Return the data verbatim, without pictures.
-=-=-=-=-
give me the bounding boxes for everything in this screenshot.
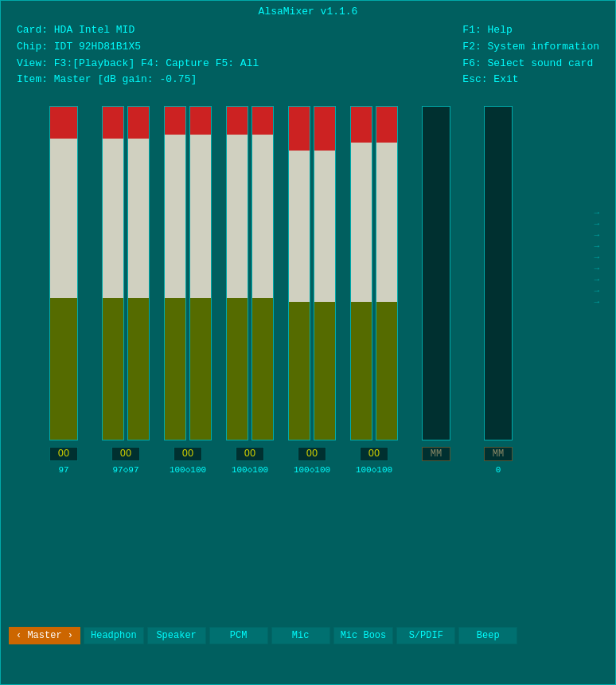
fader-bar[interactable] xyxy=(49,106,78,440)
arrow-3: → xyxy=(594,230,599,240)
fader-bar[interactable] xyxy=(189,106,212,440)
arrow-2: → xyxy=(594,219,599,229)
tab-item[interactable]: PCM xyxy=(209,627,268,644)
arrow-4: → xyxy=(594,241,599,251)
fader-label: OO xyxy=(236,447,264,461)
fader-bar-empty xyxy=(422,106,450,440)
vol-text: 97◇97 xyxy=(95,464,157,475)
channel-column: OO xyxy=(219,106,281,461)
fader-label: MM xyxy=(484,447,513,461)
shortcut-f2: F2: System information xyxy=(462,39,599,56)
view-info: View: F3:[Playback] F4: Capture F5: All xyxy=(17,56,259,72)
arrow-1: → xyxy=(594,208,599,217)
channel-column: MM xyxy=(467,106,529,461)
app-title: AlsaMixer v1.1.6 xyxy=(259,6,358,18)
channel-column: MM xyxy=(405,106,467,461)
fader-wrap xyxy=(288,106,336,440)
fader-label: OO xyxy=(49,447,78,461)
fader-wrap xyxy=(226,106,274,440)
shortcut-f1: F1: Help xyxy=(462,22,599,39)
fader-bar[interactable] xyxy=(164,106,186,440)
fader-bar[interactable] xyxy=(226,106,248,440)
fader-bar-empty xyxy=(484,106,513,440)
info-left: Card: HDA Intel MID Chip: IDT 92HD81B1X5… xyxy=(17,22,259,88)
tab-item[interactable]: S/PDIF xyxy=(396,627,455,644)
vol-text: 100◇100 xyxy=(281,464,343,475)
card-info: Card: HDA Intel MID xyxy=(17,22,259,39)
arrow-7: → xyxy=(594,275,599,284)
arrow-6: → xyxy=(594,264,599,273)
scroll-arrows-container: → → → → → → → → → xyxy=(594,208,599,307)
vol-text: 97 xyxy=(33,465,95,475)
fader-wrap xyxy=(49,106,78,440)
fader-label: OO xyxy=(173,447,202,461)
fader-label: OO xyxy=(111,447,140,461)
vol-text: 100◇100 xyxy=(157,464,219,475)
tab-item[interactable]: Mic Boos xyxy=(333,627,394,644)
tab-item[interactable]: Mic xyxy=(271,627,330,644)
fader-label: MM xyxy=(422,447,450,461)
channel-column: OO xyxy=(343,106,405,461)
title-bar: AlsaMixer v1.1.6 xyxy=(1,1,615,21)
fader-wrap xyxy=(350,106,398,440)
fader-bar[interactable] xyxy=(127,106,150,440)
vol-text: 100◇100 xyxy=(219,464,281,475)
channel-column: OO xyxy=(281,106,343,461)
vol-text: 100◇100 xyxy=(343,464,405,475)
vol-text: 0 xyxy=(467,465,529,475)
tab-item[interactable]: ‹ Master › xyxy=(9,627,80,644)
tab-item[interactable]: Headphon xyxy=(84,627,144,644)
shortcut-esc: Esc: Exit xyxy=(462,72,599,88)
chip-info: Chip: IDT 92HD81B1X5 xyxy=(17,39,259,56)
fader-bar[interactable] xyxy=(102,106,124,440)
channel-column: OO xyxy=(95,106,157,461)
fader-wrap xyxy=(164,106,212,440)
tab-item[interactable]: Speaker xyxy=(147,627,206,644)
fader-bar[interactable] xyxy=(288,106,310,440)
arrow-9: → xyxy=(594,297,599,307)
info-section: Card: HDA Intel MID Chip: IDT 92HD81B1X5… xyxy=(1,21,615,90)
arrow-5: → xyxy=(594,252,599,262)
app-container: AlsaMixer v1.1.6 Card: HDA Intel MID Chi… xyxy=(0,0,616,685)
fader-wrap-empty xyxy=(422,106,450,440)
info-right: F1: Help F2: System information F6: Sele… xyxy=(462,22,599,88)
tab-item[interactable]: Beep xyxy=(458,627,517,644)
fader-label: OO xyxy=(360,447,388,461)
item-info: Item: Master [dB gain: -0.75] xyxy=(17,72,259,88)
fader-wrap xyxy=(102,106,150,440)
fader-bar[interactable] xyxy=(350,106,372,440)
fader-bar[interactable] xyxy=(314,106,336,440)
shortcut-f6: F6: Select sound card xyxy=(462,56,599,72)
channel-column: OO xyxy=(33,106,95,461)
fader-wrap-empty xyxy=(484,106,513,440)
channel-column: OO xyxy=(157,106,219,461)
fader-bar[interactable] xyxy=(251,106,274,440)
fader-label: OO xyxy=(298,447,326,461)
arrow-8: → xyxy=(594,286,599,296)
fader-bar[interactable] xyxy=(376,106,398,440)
-=-=-=-=-
• _Your solution_:
give me the bounding boxes for everything in this screenshot.
fader-bar[interactable] xyxy=(49,106,78,440)
arrow-3: → xyxy=(594,230,599,240)
fader-bar[interactable] xyxy=(189,106,212,440)
arrow-2: → xyxy=(594,219,599,229)
tab-item[interactable]: PCM xyxy=(209,627,268,644)
arrow-4: → xyxy=(594,241,599,251)
fader-label: OO xyxy=(236,447,264,461)
fader-bar-empty xyxy=(422,106,450,440)
vol-text: 97◇97 xyxy=(95,464,157,475)
channel-column: OO xyxy=(219,106,281,461)
fader-label: MM xyxy=(484,447,513,461)
shortcut-f2: F2: System information xyxy=(462,39,599,56)
view-info: View: F3:[Playback] F4: Capture F5: All xyxy=(17,56,259,72)
arrow-1: → xyxy=(594,208,599,217)
channel-column: MM xyxy=(467,106,529,461)
app-title: AlsaMixer v1.1.6 xyxy=(259,6,358,18)
channel-column: MM xyxy=(405,106,467,461)
fader-wrap xyxy=(288,106,336,440)
fader-label: OO xyxy=(49,447,78,461)
fader-wrap xyxy=(226,106,274,440)
shortcut-f1: F1: Help xyxy=(462,22,599,39)
fader-bar[interactable] xyxy=(164,106,186,440)
fader-bar[interactable] xyxy=(226,106,248,440)
fader-bar-empty xyxy=(484,106,513,440)
info-left: Card: HDA Intel MID Chip: IDT 92HD81B1X5… xyxy=(17,22,259,88)
tab-item[interactable]: S/PDIF xyxy=(396,627,455,644)
vol-text: 100◇100 xyxy=(281,464,343,475)
card-info: Card: HDA Intel MID xyxy=(17,22,259,39)
arrow-7: → xyxy=(594,275,599,284)
arrow-6: → xyxy=(594,264,599,273)
scroll-arrows-container: → → → → → → → → → xyxy=(594,208,599,307)
vol-text: 97 xyxy=(33,465,95,475)
fader-wrap xyxy=(49,106,78,440)
fader-label: OO xyxy=(173,447,202,461)
fader-label: OO xyxy=(111,447,140,461)
vol-text: 100◇100 xyxy=(157,464,219,475)
tab-item[interactable]: Mic Boos xyxy=(333,627,394,644)
tab-item[interactable]: Mic xyxy=(271,627,330,644)
fader-label: MM xyxy=(422,447,450,461)
channel-column: OO xyxy=(343,106,405,461)
title-bar: AlsaMixer v1.1.6 xyxy=(1,1,615,21)
fader-wrap xyxy=(350,106,398,440)
fader-bar[interactable] xyxy=(127,106,150,440)
vol-text: 100◇100 xyxy=(219,464,281,475)
channel-column: OO xyxy=(281,106,343,461)
vol-text: 100◇100 xyxy=(343,464,405,475)
vol-text: 0 xyxy=(467,465,529,475)
tab-item[interactable]: ‹ Master › xyxy=(9,627,80,644)
tab-item[interactable]: Headphon xyxy=(84,627,144,644)
shortcut-esc: Esc: Exit xyxy=(462,72,599,88)
chip-info: Chip: IDT 92HD81B1X5 xyxy=(17,39,259,56)
fader-bar[interactable] xyxy=(102,106,124,440)
channel-column: OO xyxy=(95,106,157,461)
fader-wrap xyxy=(164,106,212,440)
tab-item[interactable]: Speaker xyxy=(147,627,206,644)
fader-bar[interactable] xyxy=(288,106,310,440)
arrow-9: → xyxy=(594,297,599,307)
info-section: Card: HDA Intel MID Chip: IDT 92HD81B1X5… xyxy=(1,21,615,90)
arrow-5: → xyxy=(594,252,599,262)
app-container: AlsaMixer v1.1.6 Card: HDA Intel MID Chi… xyxy=(0,0,616,685)
fader-wrap-empty xyxy=(422,106,450,440)
info-right: F1: Help F2: System information F6: Sele… xyxy=(462,22,599,88)
tab-item[interactable]: Beep xyxy=(458,627,517,644)
fader-label: OO xyxy=(360,447,388,461)
item-info: Item: Master [dB gain: -0.75] xyxy=(17,72,259,88)
fader-wrap xyxy=(102,106,150,440)
fader-bar[interactable] xyxy=(350,106,372,440)
fader-bar[interactable] xyxy=(314,106,336,440)
shortcut-f6: F6: Select sound card xyxy=(462,56,599,72)
channel-column: OO xyxy=(33,106,95,461)
fader-wrap-empty xyxy=(484,106,513,440)
channel-column: OO xyxy=(157,106,219,461)
fader-bar[interactable] xyxy=(251,106,274,440)
fader-label: OO xyxy=(298,447,326,461)
arrow-8: → xyxy=(594,286,599,296)
fader-bar[interactable] xyxy=(376,106,398,440)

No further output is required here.